The I_th, DR, and spatial resolution in subretinal stimulation were numerically simulated using AC/DC module in COMSOL Multiphysics 6.0 based on a human retinal model^40,41 (see Supplementary Fig. S12 and Table S1). The stimulation threshold was defined as the stimulating current that generates an electric field of 3,000 V/m at the location of the bipolar cells in the INL, which is the target layer for subretinal stimulation^27,42,43. The spatial resolution estimates the extent of inter-channel interference as evaluated by the Michelson contrast (MC)¹¹. The MC measures the ratio of the minimum and maximum electric field strengths at the plane of the INL upon simultaneous current injection from neighboring channels using Eq. (2):

$$\:\text{M}\text{C}=\:\frac{{\left|E\right|}_{max}-{\left|E\right|}_{min}}{{\left|E\right|}_{max}+{\left|E\right|}_{min}}\:.\:\:\:\:\:\:\:\:\:\:\:\:\:\:\:\:\:\:\:\:\:\:\:\:\:\:\:\:\:\:\:\:\:\:\:\:\:\:\:\:\:\:\:\:\:\:\:\:\:\:\:\:\:\:\:\:\:\:\left(2\right)$$

Modeling of insertion of MEA in Fig. S17 employed the retina and electrode modeled as linear elastic materials, as described in Table S2.
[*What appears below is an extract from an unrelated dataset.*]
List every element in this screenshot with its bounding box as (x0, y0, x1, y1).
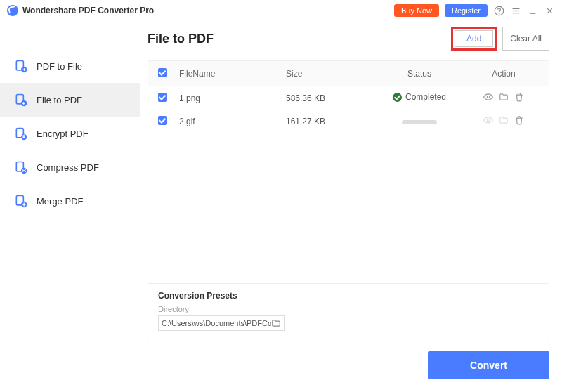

Fluorescent Calcium imaging system

A custom-built optical system incorporated both fluorescence and bright field microscopes. The bright field microscope utilized a Köhler illumination configuration, consisting of a near-infrared light emitting diode (LED) at λ = 780 nm (M780L3, Thorlabs), a collector lens, a condenser lens, and two iris diaphragms to ensure uniform illumination of the sample. The fluorescent microscope involved a 565 nm LED (SOLIS-565C, Thorlabs), a dichroic mirror in combination with excitation and emission filters (MDF-MCHA, Thorlabs) to separate the excitation light from emission light. Images were focused onto the CMOS camera using a 40X objective lens (LUMPLFLN40XW, Olympus) with a numerical aperture of 0.8, and a tube lens with a focal length of 200 mm.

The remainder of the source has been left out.